[[ PROVIDED INFORMATION, beginning ]]

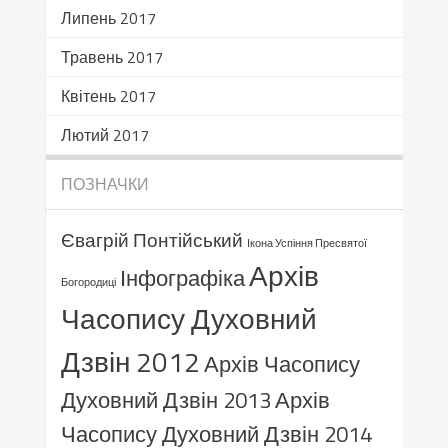
Липень 2017
Травень 2017
Квітень 2017
Лютий 2017
ПОЗНАЧКИ
Євагрій Понтійський
Ікона Успіння Пресвятої
Архів
Інфографіка
Богородиці
Часопису Духовний
Дзвін 2012
Архів Часопису
Духовний Дзвін 2013
Архів
Часопису Духовний Дзвін 2014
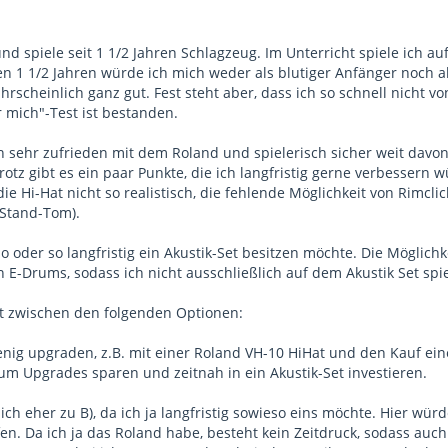
 und spiele seit 1 1/2 Jahren Schlagzeug. Im Unterricht spiele ich
n 1 1/2 Jahren würde ich mich weder als blutiger Anfänger noch als
ahrscheinlich ganz gut. Fest steht aber, dass ich so schnell nich
 mich"-Test ist bestanden.
ch sehr zufrieden mit dem Roland und spielerisch sicher weit dav
otz gibt es ein paar Punkte, die ich langfristig gerne verbessern w
ie Hi-Hat nicht so realistisch, die fehlende Möglichkeit von Rimcl
 Stand-Tom).
 so oder so langfristig ein Akustik-Set besitzen möchte. Die Möglichk
 E-Drums, sodass ich nicht ausschließlich auf dem Akustik Set spi
t zwischen den folgenden Optionen:
enig upgraden, z.B. mit einer Roland VH-10 HiHat und den Kauf eine
rum Upgrades sparen und zeitnah in ein Akustik-Set investieren.
h eher zu B), da ich ja langfristig sowieso eins möchte. Hier würd
en. Da ich ja das Roland habe, besteht kein Zeitdruck, sodass au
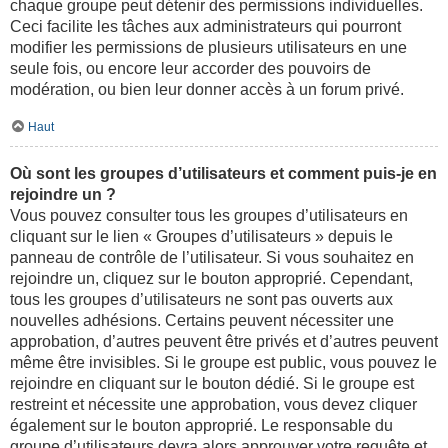
chaque groupe peut détenir des permissions individuelles.
Ceci facilite les tâches aux administrateurs qui pourront
modifier les permissions de plusieurs utilisateurs en une
seule fois, ou encore leur accorder des pouvoirs de
modération, ou bien leur donner accès à un forum privé.
Haut
Où sont les groupes d’utilisateurs et comment puis-je en
rejoindre un ?
Vous pouvez consulter tous les groupes d’utilisateurs en
cliquant sur le lien « Groupes d’utilisateurs » depuis le
panneau de contrôle de l’utilisateur. Si vous souhaitez en
rejoindre un, cliquez sur le bouton approprié. Cependant,
tous les groupes d’utilisateurs ne sont pas ouverts aux
nouvelles adhésions. Certains peuvent nécessiter une
approbation, d’autres peuvent être privés et d’autres peuvent
même être invisibles. Si le groupe est public, vous pouvez le
rejoindre en cliquant sur le bouton dédié. Si le groupe est
restreint et nécessite une approbation, vous devez cliquer
également sur le bouton approprié. Le responsable du
groupe d’utilisateurs devra alors approuver votre requête et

[[ PROVIDED INFORMATION, end ]]

→ **ASSIGNMENT**
Reproduce every record above exactly, but leave out the pictures.

→ **ANSWER TO THIS EXERCISE**
Липень 2017
Травень 2017
Квітень 2017
Лютий 2017
ПОЗНАЧКИ
Євагрій Понтійський
Ікона Успіння Пресвятої
Архів
Інфографіка
Богородиці
Часопису Духовний
Дзвін 2012
Архів Часопису
Духовний Дзвін 2013
Архів
Часопису Духовний Дзвін 2014
 und spiele seit 1 1/2 Jahren Schlagzeug. Im Unterricht spiele ich
n 1 1/2 Jahren würde ich mich weder als blutiger Anfänger noch als
ahrscheinlich ganz gut. Fest steht aber, dass ich so schnell nich
 mich"-Test ist bestanden.
ch sehr zufrieden mit dem Roland und spielerisch sicher weit dav
otz gibt es ein paar Punkte, die ich langfristig gerne verbessern w
ie Hi-Hat nicht so realistisch, die fehlende Möglichkeit von Rimcl
 Stand-Tom).
 so oder so langfristig ein Akustik-Set besitzen möchte. Die Möglichk
 E-Drums, sodass ich nicht ausschließlich auf dem Akustik Set spi
t zwischen den folgenden Optionen:
enig upgraden, z.B. mit einer Roland VH-10 HiHat und den Kauf eine
rum Upgrades sparen und zeitnah in ein Akustik-Set investieren.
h eher zu B), da ich ja langfristig sowieso eins möchte. Hier würd
en. Da ich ja das Roland habe, besteht kein Zeitdruck, sodass au
chaque groupe peut détenir des permissions individuelles.
Ceci facilite les tâches aux administrateurs qui pourront
modifier les permissions de plusieurs utilisateurs en une
seule fois, ou encore leur accorder des pouvoirs de
modération, ou bien leur donner accès à un forum privé.
Haut
Où sont les groupes d’utilisateurs et comment puis-je en
rejoindre un ?
Vous pouvez consulter tous les groupes d’utilisateurs en
cliquant sur le lien « Groupes d’utilisateurs » depuis le
panneau de contrôle de l’utilisateur. Si vous souhaitez en
rejoindre un, cliquez sur le bouton approprié. Cependant,
tous les groupes d’utilisateurs ne sont pas ouverts aux
nouvelles adhésions. Certains peuvent nécessiter une
approbation, d’autres peuvent être privés et d’autres peuvent
même être invisibles. Si le groupe est public, vous pouvez le
rejoindre en cliquant sur le bouton dédié. Si le groupe est
restreint et nécessite une approbation, vous devez cliquer
également sur le bouton approprié. Le responsable du
groupe d’utilisateurs devra alors approuver votre requête et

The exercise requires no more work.